Figure 2. Proportion of C4-derived C of the fractions >20 and <20 μm depicted for each dispersion method and site.
Figure 3. Rangefc4 of the fractions >20 and <20 μm depicted for each dispersion method and site. Different letters indicate significant differences at p < 0.05.
Dispersion Effects on Organic Carbon, C/N Ratio, and Mass Balance of Soil Fractions
The OC contents tended to slightly decrease in the >20 μm fraction for all methods with increasing intensity of dispersion, while the contents within the <20 μm fraction increased by roughly equal amounts (Figure 4). The soils with low clay content tended to have higher OC contents in the fraction <20 μm than in the >20 μm fraction. Stronger dispersion led to changes in the mass balances of the fraction. The mass of the >20 μm fraction decreased with increasing dispersion intensity for all tested soils whilst the <20 μm fraction increased (Figure 5). The differences were more pronounced in the silty soils of Hohenheim and Rotthalmünster and the clayey soil of Tänikon than the sandy soils of Braunschweig and Jyndevad. This shift from the >20 μm fraction to the <20 μm fraction with increasing dispersion intensity was also measurable for SOC when comparing the OC mass contribution of the fractions between the tested dispersion methods (Supplementary Table 1, Supplementary Figure 2).
Figure 4. Organic carbon (OC) content of the fractions >20 and <20 μm depicted for each dispersion method and site and their mean.
Figure 5. Mean mass proportion of the fractions >20 and <20 μm and loss of mass depicted for each experimental site and used dispersion method (H2O, Glassbeads, US100, US450).
The mean C/N ratio was higher in the >20 μm fraction (17 ± 0.3) than the <20 μm fraction (10 ± 0.1) (Figure 6). In the soil from Jyndevad, the C/N ratio did not differ across the dispersion methods of each fraction. However, there were differences between the dispersion methods in the >20 μm fractions of the soils from Braunschweig, Rotthalmünster, Hohenheim, and Tänikon. While the C/N ratio of the >20 μm fraction from these sites was 11–15 in samples treated with water or water and glass beads, it was higher using ultrasonication.
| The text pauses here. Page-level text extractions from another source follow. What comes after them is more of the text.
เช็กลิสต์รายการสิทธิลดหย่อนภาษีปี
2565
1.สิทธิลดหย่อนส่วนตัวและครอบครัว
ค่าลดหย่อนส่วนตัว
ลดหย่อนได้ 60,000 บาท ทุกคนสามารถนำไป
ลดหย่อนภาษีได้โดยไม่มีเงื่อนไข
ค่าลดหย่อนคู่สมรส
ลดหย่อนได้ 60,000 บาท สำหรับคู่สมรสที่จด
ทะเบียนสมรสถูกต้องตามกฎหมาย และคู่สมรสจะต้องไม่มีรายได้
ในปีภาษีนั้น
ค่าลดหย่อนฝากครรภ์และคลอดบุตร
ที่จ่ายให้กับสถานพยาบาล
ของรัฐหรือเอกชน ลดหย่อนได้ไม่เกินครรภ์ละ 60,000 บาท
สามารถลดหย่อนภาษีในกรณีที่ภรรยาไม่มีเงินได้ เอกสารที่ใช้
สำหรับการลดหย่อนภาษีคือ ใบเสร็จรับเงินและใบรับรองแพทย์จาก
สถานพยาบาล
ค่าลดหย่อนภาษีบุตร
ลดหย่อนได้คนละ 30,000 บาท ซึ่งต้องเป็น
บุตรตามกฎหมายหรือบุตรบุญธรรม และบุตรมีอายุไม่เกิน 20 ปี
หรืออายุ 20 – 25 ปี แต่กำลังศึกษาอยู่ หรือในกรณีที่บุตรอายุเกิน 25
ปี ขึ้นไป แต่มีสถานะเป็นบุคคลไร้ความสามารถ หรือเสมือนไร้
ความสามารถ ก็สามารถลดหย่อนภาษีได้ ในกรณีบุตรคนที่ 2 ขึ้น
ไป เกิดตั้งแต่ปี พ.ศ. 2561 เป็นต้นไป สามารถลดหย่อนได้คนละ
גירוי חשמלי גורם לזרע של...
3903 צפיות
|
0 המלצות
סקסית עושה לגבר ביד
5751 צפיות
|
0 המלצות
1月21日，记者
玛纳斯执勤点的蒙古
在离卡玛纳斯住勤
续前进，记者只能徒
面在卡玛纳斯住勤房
The C/N ratio ranged between 14 and 21 for the US100 method and 16–29 using the US450 method.
Figure 6. C/N ratio of the fractions >20 and <20 μm depicted for each dispersion method and site and their mean.
The mean mass loss was <2% for all dispersion methods (Figure 7). With increasing intensity of the dispersion method, the mean mass loss increased slightly yet not significantly (p > 0.05). The reproducibility of the H2O method was lower than the other methods indicated by a remarkably higher RangeM of 18.25 mg g−1 than the “Glassbeads” (7.38 mg g−1), US100 (5.64 mg g−1) and US450 (5.98 mg g−1) methods (Figure 7). The mean OC loss ranged from 3.6 ± 2.9% to 4.3 ± 5.0 %, which is equivalent to 95.7 % to 96.8 % C recovery, and was not significantly different between the methods (p > 0.05). The reproducibility of the OC content within the fractions marginally differed between the methods. The RangeC between the replicates of each method was 0.94–1.35 mg g−1 C, and it was smaller than the mean RangeC of repeated bulk soil measurements (1.88 mg g−1 C).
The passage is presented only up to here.